2. The speculative doctrines of Parmenides may be summed up in the following propositions: --
Being alone exists; Non-being is nothing. Hence there is no beginning of Being. How could that which exists begin to be? It could not come from the non-existent, for this is nothing; it could not come from the existent, for it is itself the existent.
Being is absolutely one; outside the unit of Being there is nothing, consequently the supposed plurality of things, and the changes of things dependent on this plurality are mere appearances.
Being is eternal and unchangeable, without birth or beginning, immutable, limited only by itself. In form it is a beautifully rounded sphere, one and eternal, the space within which is occupied without any vacuum.
Being is, furthermore, nothing else than the thought in which it is known. The thought itself is Being. Being and the concept of Being are one. In this sense all Being is pregnant with reason, and reason permeates all things.

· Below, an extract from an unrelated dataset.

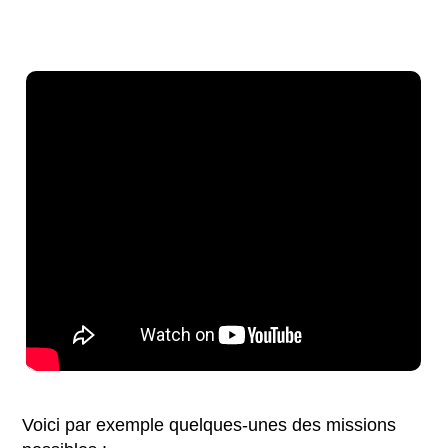
Voici par exemple quelques-unes des missions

Truth belongs entirely to thought. As Being alone is thinkable, so also that alone which is thinkable and thought is Being. The senses do not bring us truth. They only deceive us, and it is precisely this. deception of the senses which seduces men into the belief in, and the graceful tricks of speech about the multiplicity and the changes of things.
3. In his physical theories Parmenides endeavours to explain (hypothetically) that phenomenal world which the operations of thought show to be unreal. In this explanation he sets out from two opposing principles which bear to one another in the sphere of appearances the same relation that exists between Being and Non-being. These principles are Light and Night, with which the antithesis of Warm and Cold, Fire and Earth, is connected. On the proportions in which these principles or elements are mingled depend the plurality and differences of things in the world of phenomena. The force at work in these processes is Eros, the oldest of the gods. The soul is a mixture of the four elements.